CAUSES OF VARIATIONS IN COPPER ISOTOPE RATIOS IN THE PORPHYRY/SKARN ORE ENVIRONMENT: SOURCES OR PROCESSES?

Copper isotope data suggest that isotopic fractionation mechanisms operating in high temperature hydrothermal environments can produce significant ranges in d⁶⁵Cu values. Mineralization from copper porphyry and related skarn deposits tends to have larger d⁶⁵Cu ranges in primary, hypogene mineralization compared to ranges from other deposits types. To substantiate the significance of fluid-mineral copper isotope fractionation at high temperature, a preliminary fluid-chalcopyrite copper isotope fractionation has been experimentally determined at 300°C. Under the experimental conditions, this fractionation may be up to 0.7‰ (d⁶⁵Cu_{NIST SRM 976}), negative, and appears to vary depending on the fluid salinity.

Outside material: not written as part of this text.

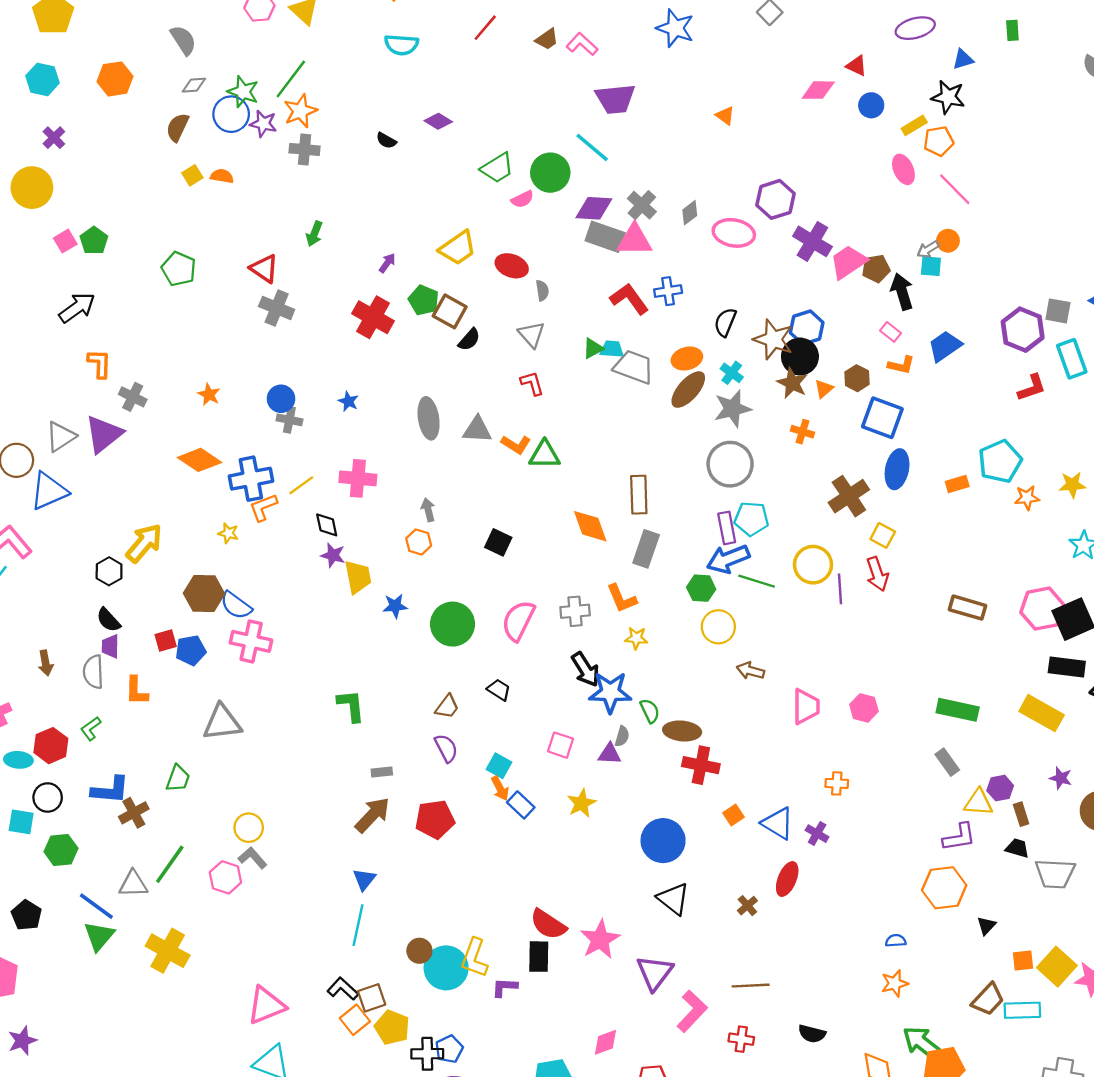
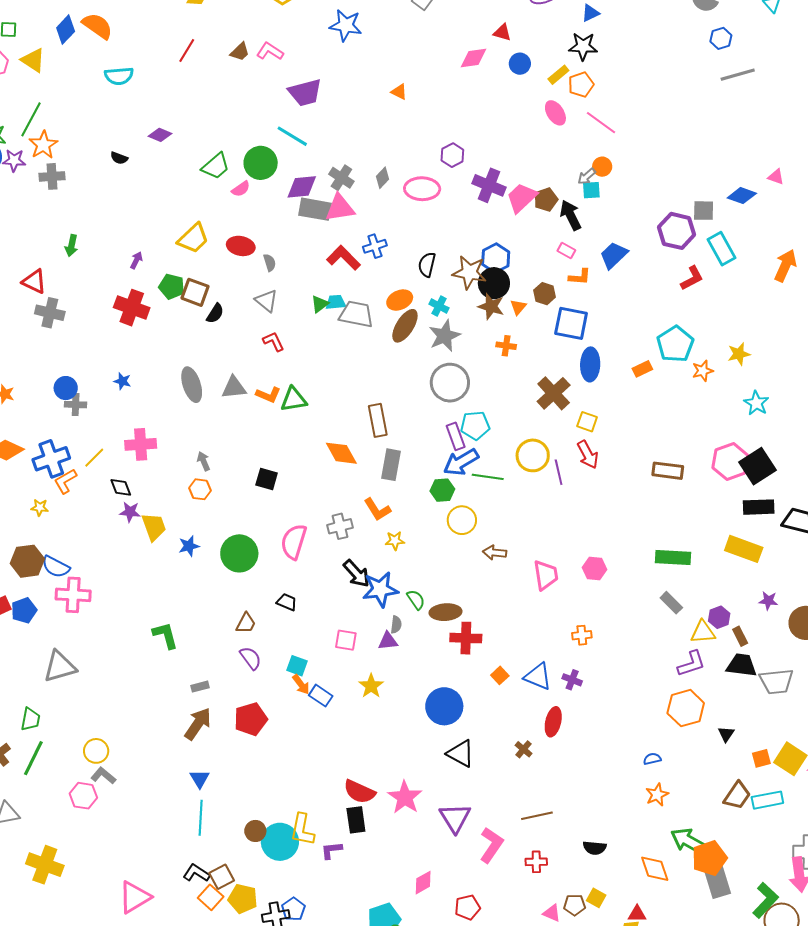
purple hexagon: (775, 199) -> (452, 155), size x0.7
black trapezoid: (1017, 848) -> (742, 665), size x1.5
green line: (170, 864) -> (33, 758), moved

The direction of fractionation suggests that during a single mineralizing event the continued step-wise equilibrium precipitation of chalcopyrite from an ore forming fluid could produce a large range in d⁶⁵Cu, and chalcopyrite would become isotopically lighter as precipitation proceeded. Massive mineralization produces more limited isotopic ranges with less extreme d⁶⁵Cu values. Modeling isotopically zoned copper mineralization from the porphyry related skarn at Coroccohuayco, Perú, using this experimentally determined fluid-mineral fractionation and the geologic context of the mineralization constrains the initial d⁶⁵Cu value of the ore forming fluid to 0.2-0.3‰ d⁶⁵Cu. However, this value may represent an already isotopically evolved fluid produced from various hydrothermal processes, such as leaching and/or remobilization of copper from metal sources. Other preliminary copper isotope data from high-sulfidation veins superimposed on porphyry systems suggest that some of the copper in these veins may indeed be derived from earlier porphyry ores. Isotopic fractionation of copper during the remobilization process appears to be demonstrated in these late veins, where bornite is isotopically heavy, relative to primary precipitated hypogene bornite.